What HTML is, very briefly

HTML is a tree of nested tags. Every page is one big tree. The pieces that matter to a scraper:

Tags like <a>, <p>, <div>, <table> — the nodes of the tree.
Attributes on each tag — most usefully class and id, but also href (links), src (images), data-* (custom attributes that sites use to mark up structured info).
Text between opening and closing tags — <h1>The actual title</h1>.

A scraper navigates the tree to a specific node, then asks for its text or attributes.

Inspecting an element in the browser

Modern browsers ship with developer tools that let you click any piece of a page and see the HTML behind it.

Chrome / Edge / Brave / Arc: right-click the element, choose Inspect.
Firefox: right-click, choose Inspect.
Safari: enable “Show features for web developers” in Settings → Advanced, then right-click and choose Inspect Element.

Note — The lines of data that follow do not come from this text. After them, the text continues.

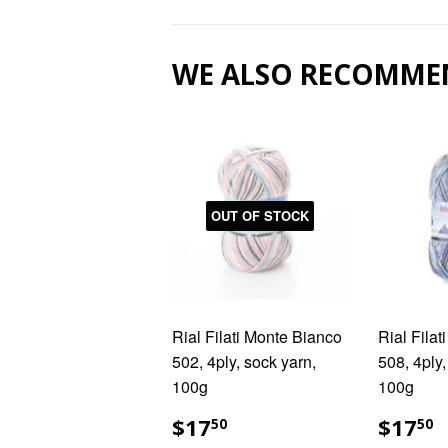
WE ALSO RECOMME
OUT OF STOCK
Rial Filati Monte Bianco
Rial Fila
502, 4ply, sock yarn,
508, 4ply,
100g
100g
REGULAR
$17.50
REG
$
$17
$17
50
50
PRICE
PRIC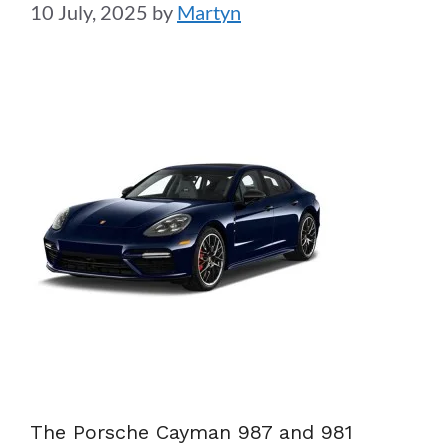
10 July, 2025
by
Martyn
The Porsche Cayman 987 and 981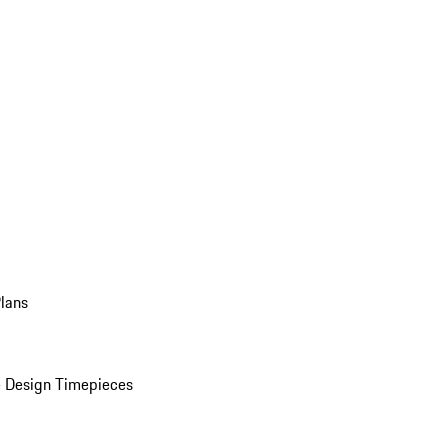
Plans
 Design Timepieces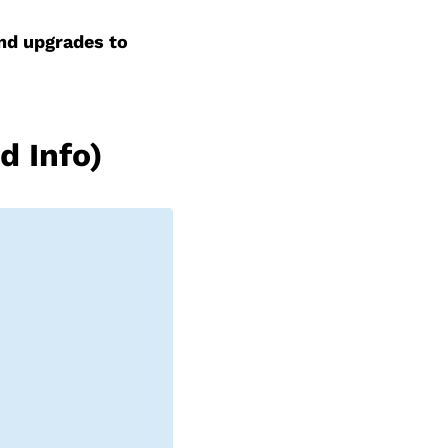
and upgrades to
d Info)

A panel opens with the HTML of the page. The element you right-clicked is highlighted. Hover over surrounding tags to see them outlined in the page itself, and click to drill in or out. The Elements tab is the one you want.

There’s a faster shortcut once the panel is open: click the small “pick” icon in the top-left of devtools (it looks like a cursor in a square), then click any visible element on the page. The panel jumps to that node.

What to look for

When you scrape, you’ll target elements by some combination of:

Tag name — a, p, div, h2, table, tr, td. Most pages have hundreds of divs, so tag alone is rarely specific enough.
class attribute — <div class="biography">. Many elements share a class, which makes it perfect for “give me all of these.”
id attribute — <div id="main-content">. IDs are supposed to be unique per page, perfect for grabbing one specific element.
Position relative to a parent — “the third <td> inside this <tr>,” or “the <p> tags inside <div class="biography">.”

Look for the most specific marker that uniquely identifies the data you want. A class like biography-name is much better than just <span>, because the page probably has hundreds of spans.

A worked example

Imagine a page contains:

<div class="biography">
  <h2 class="biography-name">Theuderic IV</h2>
  <p class="biography-dates">721 – 737</p>
  <a href="/king/theuderic-iv" class="biography-link">read more</a>
</div>

To extract every name, the recipe is: find all <h2> tags with class biography-name.

To extract every name and its dates, you’d find each <div class="biography"> and then drill into it for .biography-name and .biography-dates. Containers first, fields second — that’s the standard scraping shape.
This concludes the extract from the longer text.